And yet, it is the relationship between editor and writer that his daughter Lizzie Gottlieb, a documentary filmmaker, explores in her latest film, “Turn Every Page: The Adventures of Robert Caro and Robert Gottlieb,” which premiered at the Tribeca Film Festival in 2022 and is now screening at theaters across the country.
Lizzie’s documentary sets out to explore the sometimes tense but ultimately caring relationship between her father, Bob, and one of his longest running authors, Robert Caro, who over the course of 50 years has produced “only” five major books: “The Power Broker,” a classic biography of urban planner Robert Moses, and four volumes of “The Years of Lyndon B. Johnson.”
Jews born and raised in Manhattan, Caro and Gottlieb have worked together since Gottlieb helped cut 350,000 words out of the first draft of “The Power Broker,” bringing it down to a book that ultimately ran 1,338 pages when it was published in 1974.
The thing they squabble over most often? Semicolons, still. Or, maybe, Caro’s overuse of the word “looms.”
The film, seven years in the making, takes on the ways Moses shaped New York City, the mysteries of LBJ’s political power, the sausage-making of bestselling books and the idiosyncrasies of two workaholics. It is also a story of two now elderly men — Caro is 87, Gottlieb is 91 — in what Bob Gottlieb calls an “actuarial” contest to finish Caro’s highly anticipated fifth volume of his Johnson biography.

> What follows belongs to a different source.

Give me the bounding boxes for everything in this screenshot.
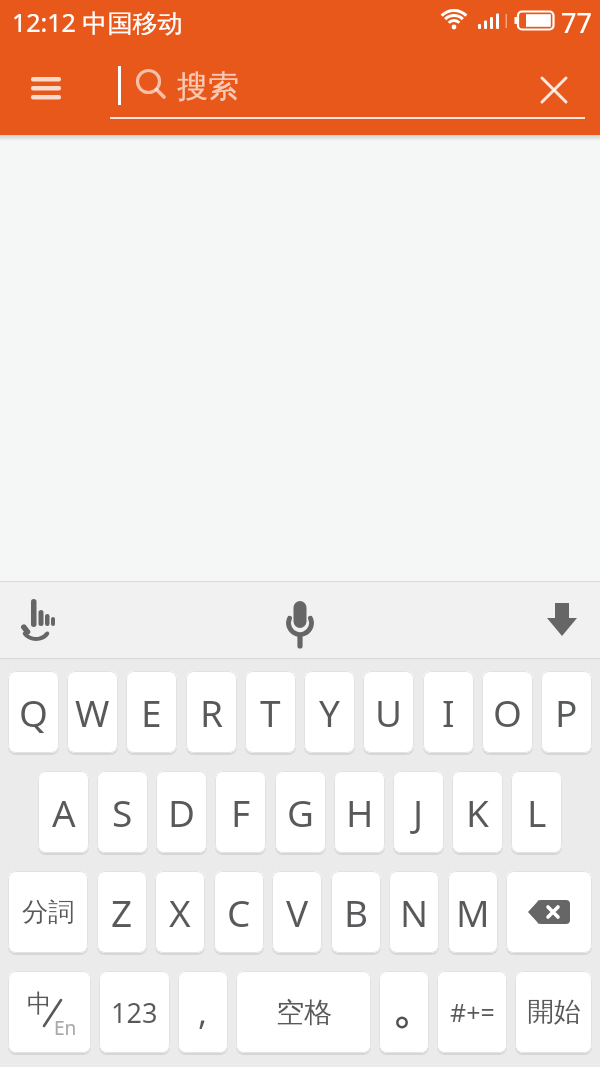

“My dad and I are very close. We’re in constant contact with each other. If something funny happens, I call my dad. If something sad or confusing happens, I’ll call him. We’re just in each other’s lives all the time, so I didn’t feel that there was a secret I needed to uncover or something unexamined in our relationship,” said director Lizzie Gottlieb, who also teaches documentary filmmaking at the New York Film Academy.
“But the one thing I really knew nothing about in his life was his relationship with Bob Caro,” she said. “Because it was so different from anything else, and it was so kind of private. So really, the whole movie is the process of me understanding something that I didn’t understand before.”
The New York Jewish Week recently caught up with Gottlieb to talk about the making of the film, what it was like growing up in a high-profile family and how Jewishness impacts the work of the two men.
This interview has been lightly edited for length and clarity.
Lizzie Gottlieb is a documentary filmmaker who previously directed “Today’s Man” (2008) and “Romeo Romeo” (2012).
New York Jewish Week: You’ve been working on this movie for seven years. When did you realize you needed to make this movie and how did it get from start to finish?
For a long time, people would say to me, “You should make a film about your father.” I have an incredible father. He’s done a lot of great things. He’s interesting and funny. But I just thought, a film whose message is “look how great my dad is” is not a movie that anybody wants to see.
And then my father was given some award and Bob Caro was presenting the award. Bob Caro gave a speech about working with my dad over what was then 45 years. He talked about how he needs him, and he respects him and how they’re so productive. Then he started talking about their arguments. Somebody in the audience asked what they fought about and he said, “We have very different feelings about the semicolon.” Everybody erupted into laughs and it just hit me like a bolt of lightning. I thought, “This is the movie, this is the story.”
I wanted a story that had forward momentum and had something big at stake. A film about two men in their 60s who had done a lot of great stuff is not that interesting. But a film about two men who are hovering around 90 and are still in it, and engaged in their work, who have a dedication and passion and are in a race against time to finish their life’s work, felt really, really compelling to me.
People say, “Are you sure you should be wasting [Caro’s] time with a movie? He needs to be writing.” My producer Jen Small said we should put on the poster, “No Lyndon Johnson books were harmed in the making of this film.”
Do you think you had a perspective that made you the best person to try and talk about their relationship and document it, or was it challenging to make the leap of them being willing to open up to you?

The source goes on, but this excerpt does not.